= John Dunbar, Earl of Moray =

Scottish nobleman

John Dunbar, Earl of Moray (died between June 1391 and February 1392) was a Scottish nobleman.

==Life==
John Dunbar was the son of Sir Patrick Dunbar and Lady Isabella Randolph, a daughter of Thomas Randolph, 1st Earl of Moray, and a younger brother to George I, Earl of March. Therefore, he was nephew of the previous Earl of Moray, John Randolph, 3rd Earl of Moray. However he did not inherit the earldom automatically. On his uncle's death it reverted to the crown, and was only awarded to him a few years later around 1374.

The Earl of Moray was one of the senior commanders under James Douglas, 2nd Earl of Douglas, who led the raid into England in July–August 1388 that culminated at the Battle of Otterburn, where he was in control of the right flank of the Scottish army. Some sources state that he spent the larger part of the fight without his helmet, because of the speed with which the English attacked.

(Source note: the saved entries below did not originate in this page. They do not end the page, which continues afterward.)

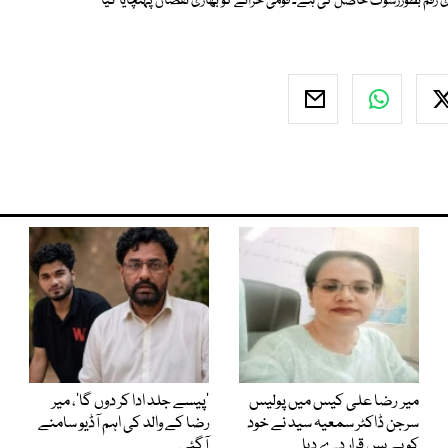
ری رقم بطوررشوت حاصل کی ہے۔ قومی خزانے کو بھاری نقصان پہنچایا گیا
میر رضا علی کیس میں پولیس
’پیسے جلد ادا کر دوں گا‘، میر
سرجن ڈاکٹر سمعیہ سید نے خود
رضا کے والد کی اہم آڈیو سامنے
کو بے بس قرار دے دیا
آگئی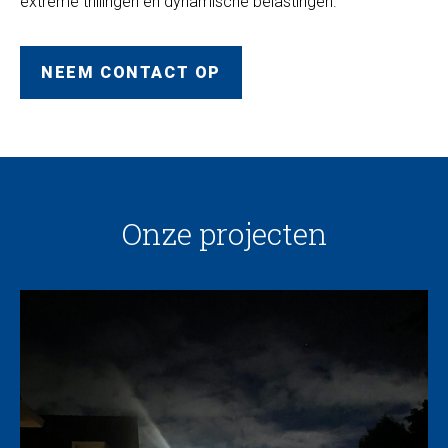
extreme trillingen en dynamische belastingen.
NEEM CONTACT OP
Onze projecten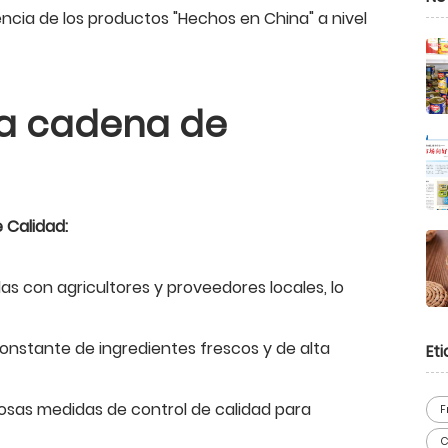
encia de los productos "Hechos en China" a nivel
la cadena de
 Calidad:
as con agricultores y proveedores locales, lo
onstante de ingredientes frescos y de alta
Et
rosas medidas de control de calidad para
F
C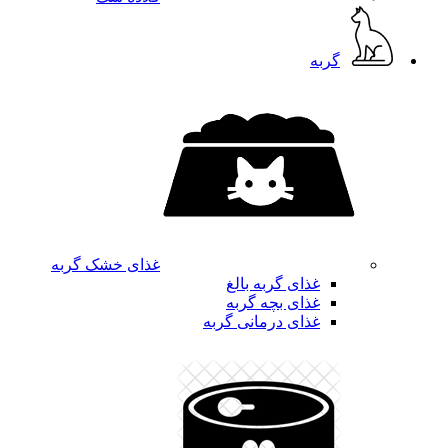
گربه
غذای خشک گربه
غذای گربه بالغ
غذای بچه گربه
غذای درمانی گربه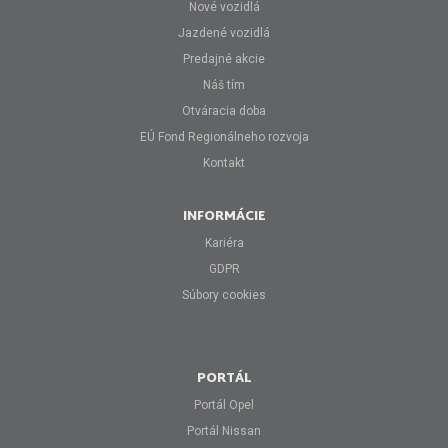
Nové vozidlá
Jazdené vozidlá
Predajné akcie
Náš tím
Otváracia doba
EÚ Fond Regionálneho rozvoja
Kontakt
INFORMÁCIE
Kariéra
GDPR
Súbory cookies
PORTÁL
Portál Opel
Portál Nissan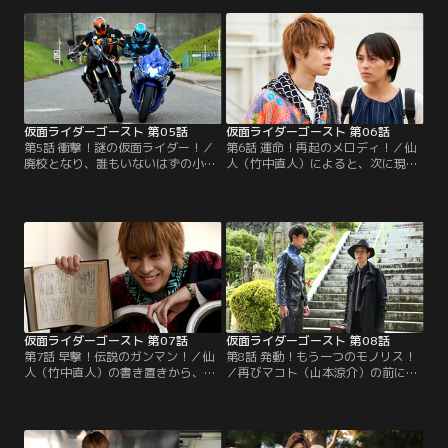
里）はリトルジョンの犯行を「ロビ
けたタケル（西銘駿）らは調査を開
ンフッド」に例えて義賊と賞賛。理
始。タケルは社内でブック眼魔（ガ
不尽な暴力で父の命を奪われていた
ンマ）を発見、ゴーストに変身する
マリは、隠れた悪に敵意を抱いてい
が取り逃がしてしまう。調査を続け
た。リトルジョンから美術品を守っ
たタケルは、羽柴が秘書の理沙（渡
て欲しいという依頼が不可思議現象
辺舞）によってたきつけられ…。
研究所に舞い込んだ。
仮面ライダーゴースト 第05話
仮面ライダーゴースト 第06話
第5話 衝撃！謎の仮面ライダー！／
第6話 運命！再起のメロディ！／仙
廃校となり、誰もいないはずの小学
人（竹中直人）によると、次に現れ
校で謎の銃撃事件が発生した。相談
る英雄はベートーベンらしい。勢い
を受けたタケル（西銘駿）は、その
込むタケル（西銘駿）だが、スペク
小学校でマシンガン眼魔（ガンマ）
ターの出現で不安や恐怖を抱えてい
を発見。ゴーストに変身し、逃げる
るため姿を消した状態に。陽子（小
マシンガン眼魔をゴーストライカー
林里乃）の兄で音楽家の康介（中山
で追跡する。しかし、突如現れた謎
龍也）の周囲で音が消える不可思議
のライダー、スペクターに邪魔をさ
な現象が起きた。そんな康介とベー
れると、一方的に攻撃され…。
トーベンを重ね合わせるタケル。
仮面ライダーゴースト 第07話
仮面ライダーゴースト 第08話
第7話 早撃！伝説のガンマン！／仙
第8話 発動！もう一つのモノリス！
人（竹中直人）の書き置きから、次
／再びマコト（山本涼介）の前に現
の英雄がビリー・ザ・キッドと悟っ
れた西園寺（森下能幸）は、自分が
たタケル（西銘駿）。親友の智則
かつてタケル（西銘駿）の父・龍
（福山翔大）の様子がおかしい、と
（西村和彦）とモノリスを眼魔（ガ
いう恒男（黒木辰哉）の依頼を受
ンマ）世界とつなげる実験をしてい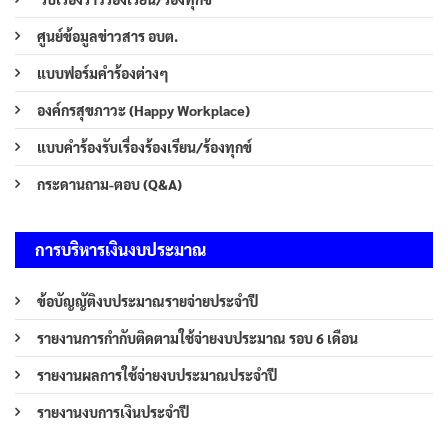
ศูนย์ข้อมูลข่าวสาร อบต.
แบบฟอร์มคำร้องต่างๆ
องค์กรสุขภาวะ (Happy Workplace)
แบบคำร้องรับเรื่องร้องเรียน/ร้องทุกข์
กระดานถาม-ตอบ (Q&A)
การบริหารเงินงบประมาณ
ข้อบัญญัติงบประมาณรายจ่ายประจำปี
รายงานการกำกับติดตามใช้จ่ายงบประมาณ รอบ 6 เดือน
รายงานผลการใช้จ่ายงบประมาณประจำปี
รายงานงบการเงินประจำปี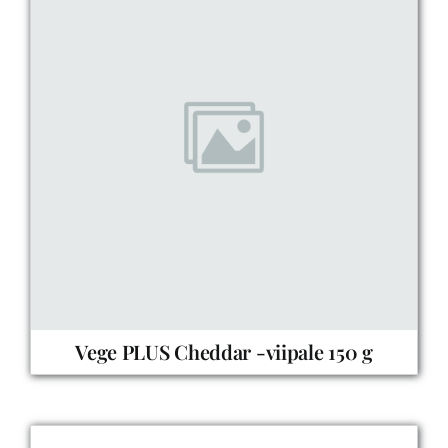
Vege PLUS Cheddar -viipale 150 g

John Dunbar died between June 1391 and February 1392 from wounds received from the Earl of Nottingham during a tournament. He married Marjorie Stewart, a daughter of Robert II of Scotland. They had three sons (Thomas, 2nd or 5th Earl of Moray, depending on how you count, Alexander and James) and one daughter (Euphemia).

==Depictions in fiction==
He is an important character in Courting Favour, a historical novel by Nigel Tranter.